Back to all publications.
Spatial-Temporal Contrasting for Fine-Grained Urban Flow Super-Resolution
Xovee Xu, Ting Zhong, Fan Zhou, and Goce Trajcevski
Under review, 2022
Urban flow super-resolution (FSR) problem aims to infer the fine-grained flow maps from coarse-grained ones, benefiting various smart-city applications on reducing electricity, maintenance, and operation costs. Existing models use techniques from image super-resolution and achieve good performance in FSR. However, they often rely on supervised learning with a large amount of training data, and often generalize poorly and face overfitting. We present STCF, a self-supervised framework for data- and parameter-efficient urban flow super-resolution. It consists of (i) two pre-training networks for spatial-temporal contrasting between flow maps; and (ii) one coupled fine-tuning network for fusing learned features. STCF attracts spatial-temporal similar flow maps together and repels others away in the representation space. Extensive experiments are conducted on five large-scale real-world urban flow datasets, demonstrating the advantages of STCF over prior arts on inference performance, efficiency, and transferability.

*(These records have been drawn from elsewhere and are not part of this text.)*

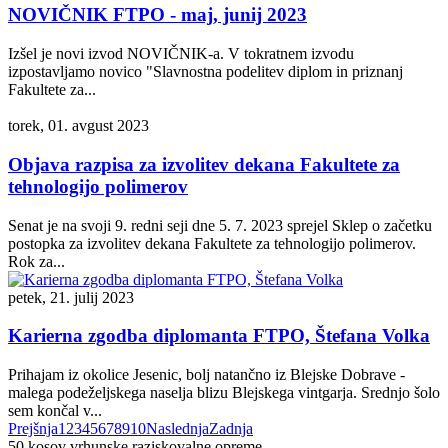
NOVIČNIK FTPO - maj, junij 2023
Izšel je novi izvod NOVIČNIK-a. V tokratnem izvodu
izpostavljamo novico "Slavnostna podelitev diplom in priznanj
Fakultete za...
torek, 01. avgust 2023
Objava razpisa za izvolitev dekana Fakultete za
tehnologijo polimerov
Senat je na svoji 9. redni seji dne 5. 7. 2023 sprejel Sklep o začetku
postopka za izvolitev dekana Fakultete za tehnologijo polimerov.
Rok za...
petek, 21. julij 2023
Karierna zgodba diplomanta FTPO, Štefana Volka
Prihajam iz okolice Jesenic, bolj natančno iz Blejske Dobrave -
malega podeželjskega naselja blizu Blejskega vintgarja. Srednjo šolo
sem končal v...
Prejšnja
1
2
3
4
5
6
7
8
9
10
Naslednja
Zadnja
50
kosov vrhunske raziskovalne opreme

CCGL: Contrastive Cascade Graph Learning
Xovee Xu, Fan Zhou*, Kunpeng Zhang, and Siyuan Liu
Supervised learning, while prevalent for information cascade modeling, often requires abundant labeled data in training, and the trained model is not easy to generalize across tasks and datasets. Semi-supervised learning facilitates unlabeled data for cascade understanding in pre-training. It often learns fine-grained feature-level representations, which can easily result in overfitting for downstream tasks. Recently, contrastive self-supervised learning is designed to alleviate these two fundamental issues in linguistic and visual tasks. However, its direct applicability for cascade modeling, especially graph cascade related tasks, remains underexplored. In this work, we present Contrastive Cascade Graph Learning (CCGL), a novel framework for cascade graph representation learning in a contrastive, self-supervised, and task-agnostic way. In particular, CCGL first designs an effective data augmentation strategy to capture variation and uncertainty. Second, it learns a generic model for graph cascade tasks via self-supervised contrastive pre-training using both unlabeled and labeled data. Third, CCGL learns a task-specific cascade model via fine-tuning using labeled data. Finally, to make the model transferable across datasets and cascade applications, CCGL further enhances the model via distillation using a teacher-student architecture. We demonstrate that CCGL significantly outperforms its supervised and semi-supervised counterpartsfor several downstream tasks.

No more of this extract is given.